(Page-level text extractions)
#####
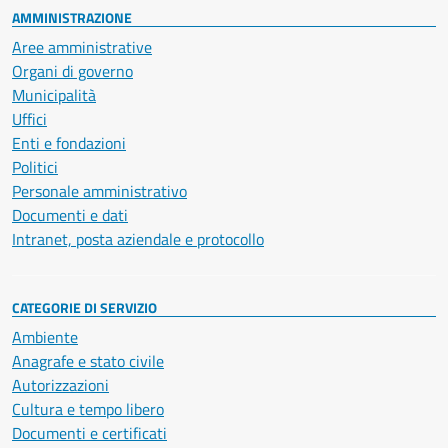
AMMINISTRAZIONE
Aree amministrative
Organi di governo
Municipalità
Uffici
Enti e fondazioni
Politici
Personale amministrativo
Documenti e dati
Intranet, posta aziendale e protocollo
CATEGORIE DI SERVIZIO
Ambiente
Anagrafe e stato civile
Autorizzazioni
Cultura e tempo libero
Documenti e certificati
#####
• **TASK STATEMENT**: Your task is to retype, exactly and only, the lines from the one with "Enti e fondazioni" through the final line above.

• **RESULT BELOW**:
Enti e fondazioni
Politici
Personale amministrativo
Documenti e dati
Intranet, posta aziendale e protocollo
CATEGORIE DI SERVIZIO
Ambiente
Anagrafe e stato civile
Autorizzazioni
Cultura e tempo libero
Documenti e certificati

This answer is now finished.